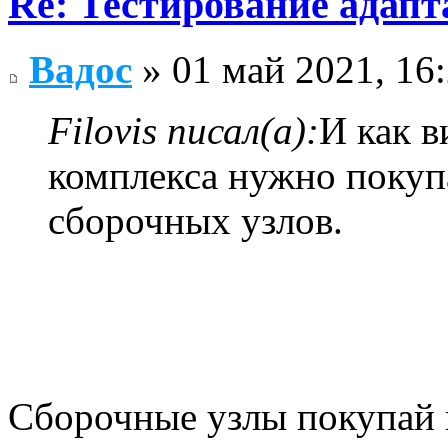
Re: Тестирование адап
Вадос
» 01 май 2021, 16
Filovis писал(а):
И как в
комплекса нужно покуп
сборочных узлов.
Сборочные узлы покупай 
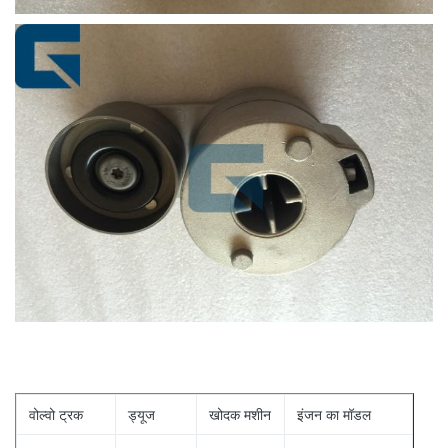
वोल्वो ट्रक
ड्यूज
खोदक मशीन
इंजन का मॉडल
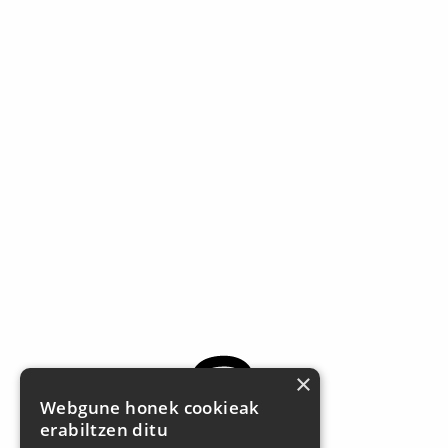
×
Webgune honek cookieak
erabiltzen ditu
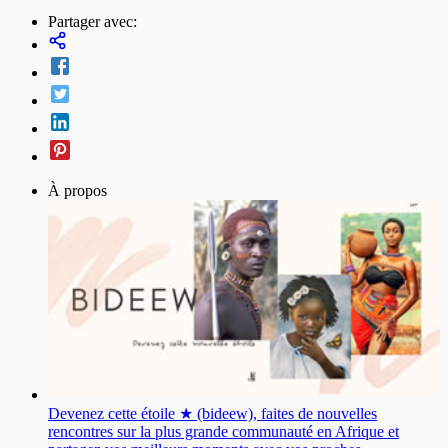
Partager avec:
À propos
Devenez cette étoile ★ (bideew), faites de nouvelles
rencontres sur la plus grande communauté en Afrique et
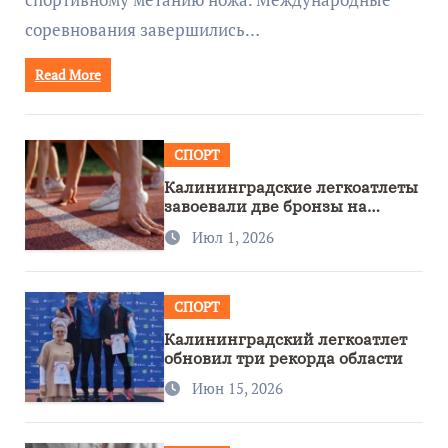
соревнования завершились…
Read More
СПОРТ
Калининградские легкоатлеты
завоевали две бронзы на
первенстве России
Июл 1, 2026
СПОРТ
Калининградский легкоатлет
обновил три рекорда области
Июн 15, 2026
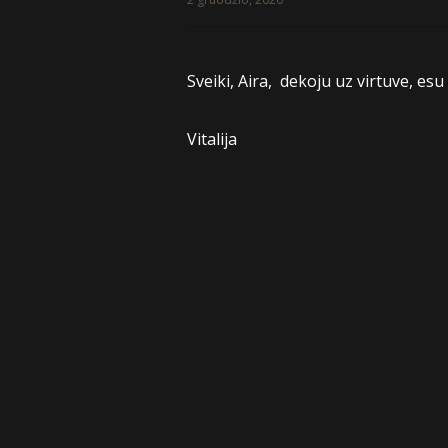
Sveiki, Aira, dekoju uz virtuve, esu
Vitalija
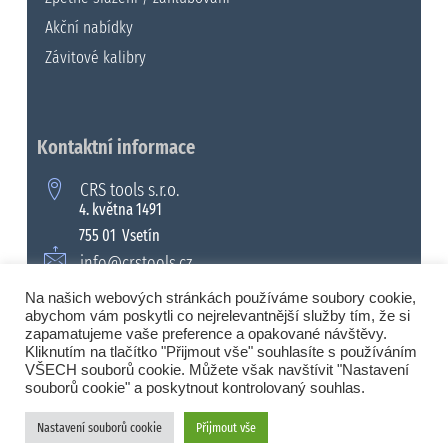
Akční nabídky
Závitové kalibry
Kontaktní informace
CRS tools s.r.o.
4. května 1491
755 01 Vsetín
info@crstools.cz
+420 571 990 315
Na našich webových stránkách používáme soubory cookie,
abychom vám poskytli co nejrelevantnější služby tím, že si
zapamatujeme vaše preference a opakované návštěvy.
Kliknutím na tlačítko "Přijmout vše" souhlasíte s používáním
VŠECH souborů cookie. Můžete však navštívit "Nastavení
© 2008 - 2026 Všechna práva vyhrazena. |
souborů cookie" a poskytnout kontrolovaný souhlas.
CRS tools s.r.o.
Nastavení souborů cookie
Přijmout vše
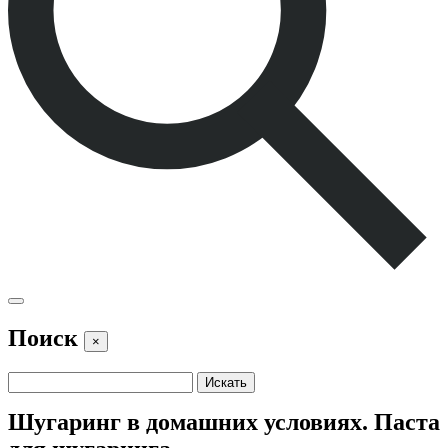
Поиск
×
Шугаринг в домашних условиях. Паста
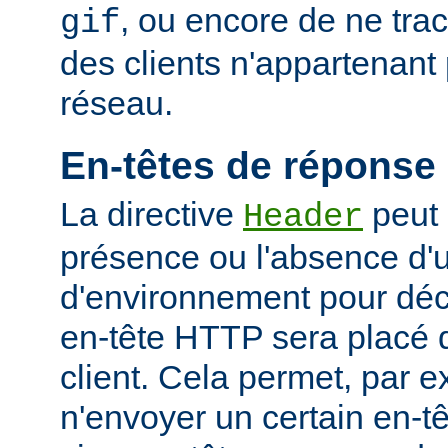
, ou encore de ne tra
gif
des clients n'appartenant
réseau.
En-têtes de réponse
La directive
peut 
Header
présence ou l'absence d'
d'environnement pour déci
en-tête HTTP sera placé 
client. Cela permet, par 
n'envoyer un certain en-t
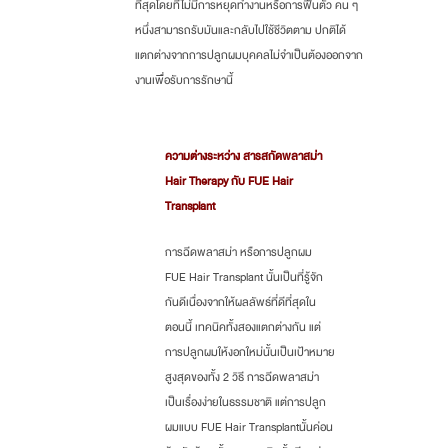
ที่สุดโดยที่ไม่มีการหยุดทำงานหรือการฟื้นตัว คน ๆ
หนึ่งสามารถรับมันและกลับไปใช้ชีวิตตาม ปกติได้
แตกต่างจากการปลูกผมบุคคลไม่จำเป็นต้องออกจาก
งานเพื่อรับการรักษานี้
ความต่างระหว่าง สารสกัดพลาสม่า
Hair Therapy กับ FUE Hair
Transplant
การฉีดพลาสม่า หรือการปลูกผม
FUE Hair Transplant นั้นเป็นที่รู้จัก
กันดีเนื่องจากให้ผลลัพธ์ที่ดีที่สุดใน
ตอนนี้ เทคนิคทั้งสองแตกต่างกัน แต่
การปลูกผมให้งอกใหม่นั้นเป็นเป้าหมาย
สูงสุดของทั้ง 2 วิธี การฉีดพลาสม่า
เป็นเรื่องง่ายในธรรมชาติ แต่การปลูก
ผมแบบ FUE Hair Transplantนั้นค่อน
▬▬▬▬▬▬
### TASK TO COMPLETE
Every line of the listing above that includes "การฉ" should be copied out.

### OUTPUT FOR THIS EXERCISE
การฉีดพลาสม่า หรือการปลูกผม
สูงสุดของทั้ง 2 วิธี การฉีดพลาสม่า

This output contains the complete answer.